16 Инквизитор, и Иван, от церковно трезвого автора отличаются фантастическим реализмом, способным вызвать явление Антихриста.
17 Проблему фантазии, воображения у Достоевского необходимо рассматривать в богословском и сравнительно-конфессиональном ключе как проблему образа, связи религиозного и поэтического творчества. Евангельская основа реализма Достоевского скрыта в его признании: «При всем реализме найти в человеке человека».
18 Если прощающий поцелуй Гостя инверсирует поцелуй Иуды; то поцелуй Алешей Ивана — отнюдь не литературное воровство, а продолжение благословения Ивана Зосимой и его поклона Мите. За всеми нюансами смыслов скрыт автор.
19 О мотиве простоты см. уже упом.: Мартинсен Д. Полемика о «простоте» и «упрощенности» в «Дневнике писателя» // Достоевский: Материалы и исследования. Вып. 9. С. 179–182.

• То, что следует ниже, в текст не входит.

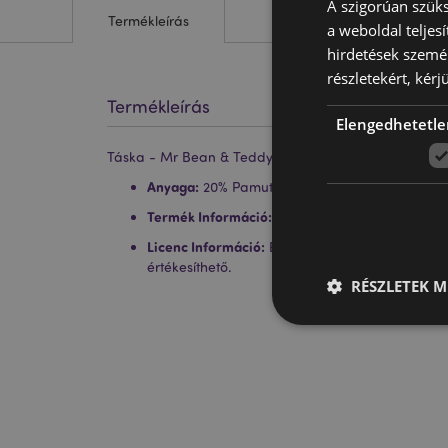
A szigorúan szüks
Termékleírás
a weboldal teljes
hirdetések szemé
részletekért, kérj
Termékleírás
Elengedhetetle
Táska - Mr Bean & Teddy Maci
Anyaga:
20% Pamut, 80% Poliészter
Termék Információ:
Ennek a terméknek nincs ci
Licenc Információ:
Ez a termék teljes körű licen
értékesíthető.
RÉSZLETEK M
A weboldal működéséhe
bejelentkezést és a f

20 Так в соотнесении с Небесным семейством (Бог-Отец, Богородица, Бог-Сын) в параллели с лермонтовской традицией раскрывается у Достоевского мотив случайного семейства (эта параллель — тема отдельного разговора).
21 Фольклорный черт нередко хром или двигается как-то с подскоком, угловато, боком, как бы не своей волей, по-петушьи. Его хромота — знак падения вследствие самопревознесения.
22 Зло всегда паразитарно, «нарост на пустоте» (Т. Касаткина). Здесь уместно привести реплику одного из русских философов (кажется, Бердяева) о том, что Антихрист «весь в словах, как рыба в чешуе». Достоевский это наблюдение подтверждает своими многоглаголящими героями, носителями ложной идеи. И это буквальная цитата из очерка Горького о Ленине! Знаменательное совпадение или невольная аллюзия?
23 «Если не может решиться в положительную, то никогда не решится и в отрицательную, сами знаете это свойство вашего сердца; и в этом вся мука его. Но благодарите Творца, что дал вам сердце высшее, способное такою мукой мучиться, “горняя мудрствовати и горних искати, наше бо жительство на небесах есть”. Дай вам Бог, чтобы решение сердца вашего постигло вас еще на земле, и да благословит Бог пути ваши!» — Это не столь предсказание, как характеристка-приговор, на что Иван отвечает благоговейным приятием благословения.
24 Белые розы в руках воскрешенной девочки трансформируются в белый венчик из роз блоковского псевдо-Христа.
25 Кризис — по-греч. суд; «каждый пред всеми и за всех виноват», как пишет Достоевский.
26 В 90-е гг. XIX в. исследовано архим. Сергием, Страгородским, будущим Патриархом.